### SUPPLIED RECORDS
Start of Block

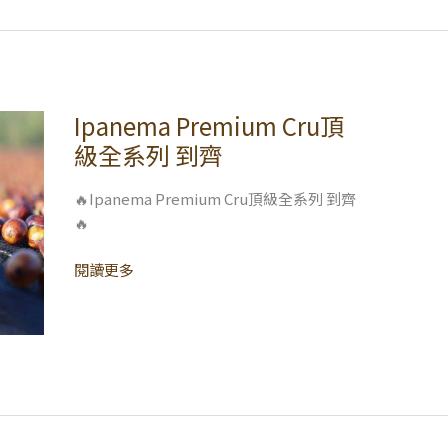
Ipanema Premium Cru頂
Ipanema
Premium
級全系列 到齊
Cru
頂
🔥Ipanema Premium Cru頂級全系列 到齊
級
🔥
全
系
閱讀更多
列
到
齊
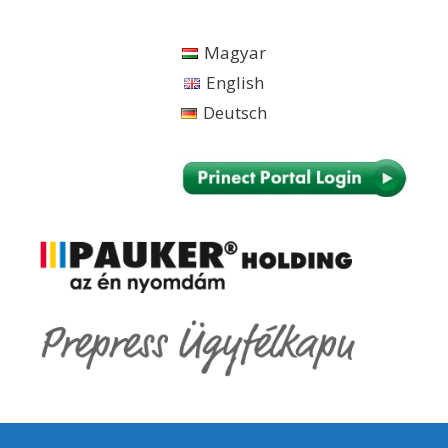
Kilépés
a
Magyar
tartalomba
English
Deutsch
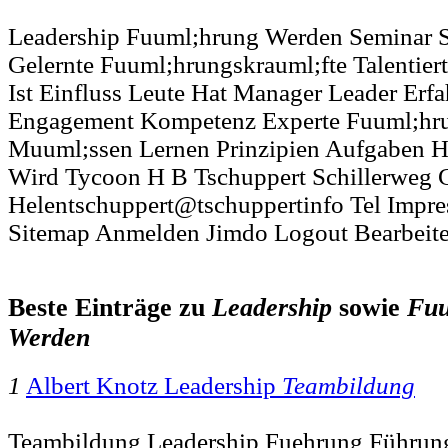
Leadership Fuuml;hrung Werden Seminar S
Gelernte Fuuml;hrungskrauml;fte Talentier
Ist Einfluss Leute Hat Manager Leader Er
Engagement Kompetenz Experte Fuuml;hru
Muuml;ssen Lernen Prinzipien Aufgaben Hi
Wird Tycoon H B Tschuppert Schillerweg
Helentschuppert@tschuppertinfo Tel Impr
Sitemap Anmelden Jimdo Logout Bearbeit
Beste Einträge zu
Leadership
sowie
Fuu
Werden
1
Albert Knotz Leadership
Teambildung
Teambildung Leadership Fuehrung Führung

End of Block
Start of Block

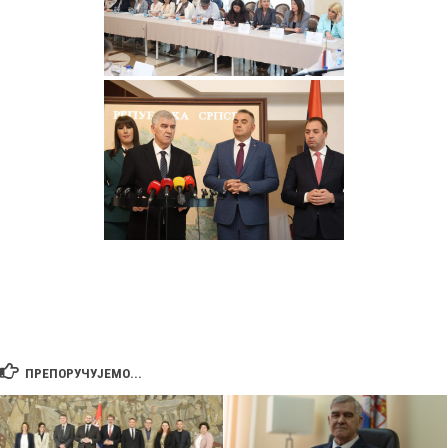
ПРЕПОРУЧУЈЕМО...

End of Block

### WORK TASK
Count the lines above with the string "Ipanema"; report only that figure.

### RESULT BELOW
3